Actualité publiée il y a 7 années 1 mois 2 semaines
USPSTF

Cette nouvelle recommandation de l’U.S. Preventive Services Task Force (USPSTF) qui prône désormais le dépistage de l’obésité pour tous les adultes américains fait grand bruit. Au-delà de la mesure de l’IMS, la recommandation incite les cliniciens à orienter leurs patients avec un indice de masse corporelle (IMC) de 30 kg/m2 ou plus vers des interventions intensives de perte de poids dont de thérapie comportementale. Face à l’épidémie d’obésité qui a gagné aujourd’hui plus de 30% des Américains, cette recommandation, est classée de grade B, c’est-à-dire à proposer systématiquement au patient.

L'obésité, qui touche aujourd'hui un Américain sur 3, associée au risque accru de maladie coronarienne, de diabète de type 2, de différents types de cancer, de calculs biliaires, et d'invalidité, pourrait atteindre 42% de taux de prévalence en 2030 soit 32 millions de personnes obèses supplémentaires en 20 ans. L'enjeu est primordial, si les autorités sanitaires américaines ne font rien, l'obésité pourrait entrainer une dépense supplémentaire en coûts de santé de 550 milliards de dollars sur les 2 prochaines décennies. Les US Centers for Disease Control (CDC) estiment ainsi que les coûts de santé liés à l'obésité s'élèvent à près de 150 millions de $ par an, chaque patient obèse « coûtant » 1.500 $ de plus qu'un patient de poids normal. L'obésité est également associée à un risque accru de décès, surtout chez les adultes âgés de moins de 65 ans par maladie cardiaque ischémique, diabète, maladies respiratoires et cancers du foie, rein, du sein, endomètre, prostate et du côlon. En revanche, la perte de poids chez les personnes obèses est associée à une incidence plus faible de problèmes de santé et de décès.

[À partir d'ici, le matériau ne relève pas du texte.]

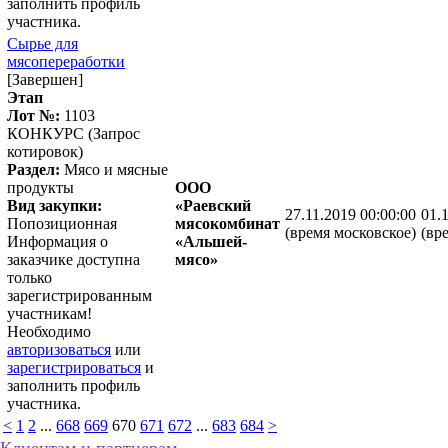
заполнить профиль
участника.
Сырье для
мясопереработки
[Завершен]
Этап
Лот №:
1103
КОНКУРС (Запрос
котировок)
Раздел:
Мясо и мясные
продукты
ООО
Вид закупки:
«Раевский
27.11.2019 00:00:00
01.
Попозиционная
мясокомбинат
(время московское)
(вр
Информация о
«Альшей-
заказчике доступна
мясо»
только
зарегистрированным
участникам!
Необходимо
авторизоваться
или
зарегистрироваться
и
заполнить профиль
участника.
<
1
2
...
668
669
670
671
672
...
683
684
>
Клиентам и партнерам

L'USPSTF retient comme mesure étalon l'Indice de masse corporelle (IMC) mais suggère que la circonférence de la taille peut également être une alternative acceptable pour ce dépistage généralisé. Elle confirme aussi la prescription, en cas d'obésité, d'interventions intensives, dont la thérapie comportementale, qui peuvent permettre une perte de poids moyenne de 4 à 7 kg, améliorer la tolérance au glucose et d'autres facteurs de risque de maladies cardiovasculaires.

Certains médias « sourient », arguant que l'obésité se voit et que cette formalisation du dépistage puis l'officialisation par le médecin de l'état d'obésité, ne mérite pas…un protocole. L'obésité est loin d'être invisible. Au vu des prévisions d'augmentation galopante de l'obésité aux Etats-Unis, les experts attendent des mesures vigoureuses soit prises, au niveau de la société et d'un accès privilégié et généralisé à une alimentation plus équilibrée. Alors que l'obésité peut entraîner des comorbidités qui requièrent l'expertise de spécialistes, cette responsabilité donnée au médecin en soins primaires est même évoquée comme une initiative maladroite qui pourrait même faire plus de mal que de bien au patient.